Valdes created doodle kits with blank white bookmarks and black Sharpie pens that people can pick up for free at the Main, North Main, Sandhills and Southeast branches throughout May. The box says the deadline for returning bookmarks is Saturday, May 13, but that is a soft deadline, Valdes said.
He will then scan all the bookmarks and assemble them along a 50-foot-by-9-foot wall on the library’s garden level, which is currently undergoing renovations. He might add color to the finished piece or leave it black and white.
“We have no idea what it’s going to look like,” he said. “It will be organic and interesting visually.”
The mural should be completed by late fall, according to the library.
Valdes teaches graphic design and illustration at the University of South Carolina and is the library’s first artist-in-residence. Part of his residency involves work on a new book titled “Burd” (purposefully misspelled “to be funny” he said), and some of his bird characters and doodles will be scattered throughout the mural.
Most of his artwork involves animals, which are bold and colorful rather than realistic.
“I learned recently that I’ve been drawing chickens wrong. They are not at all anatomically correct. But people still know they’re chickens,” he said.

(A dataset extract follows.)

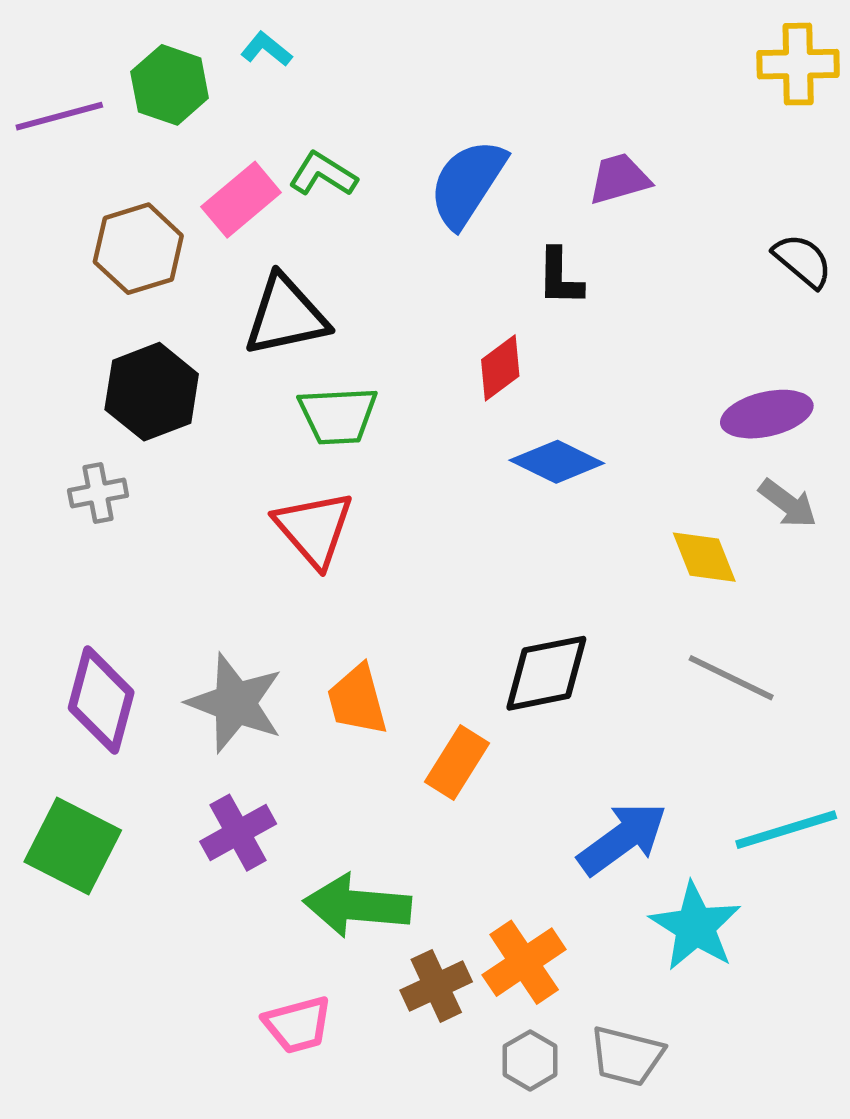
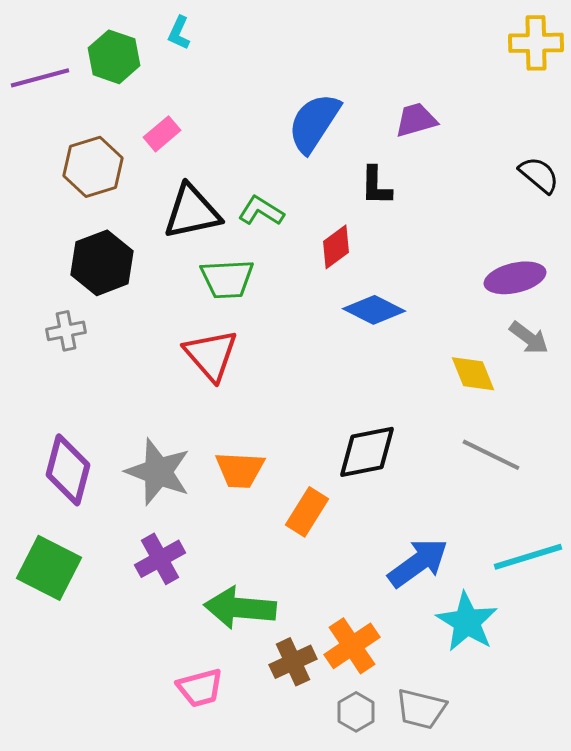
cyan L-shape: (266, 49) -> (179, 33), turned -104
green L-shape: (323, 174) -> (261, 211), moved
pink rectangle: (241, 200) -> (162, 134), size x0.7
orange trapezoid: (357, 700) -> (240, 470), turned -72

On his website, Valdes’ whimsical creatures have titles like “Happy Go Lucky Bear,” “Whoo Wee Piggy,” “Spotted Blob” and “Disgusted Monster.” Sometimes he hides small pieces of his work in the library’s bookshelves for people to find and keep.
He makes them quickly and doesn’t like to overthink details.
That attitude is perfect for doodling.
“When you’re doodling, you’re relaxed. You’re not thinking about it.”
You might, however, have to work to find your doodle among the thousands once the mural is completed.
“There will definitely be a ‘Where’s Waldo’ effect,” Valdes said.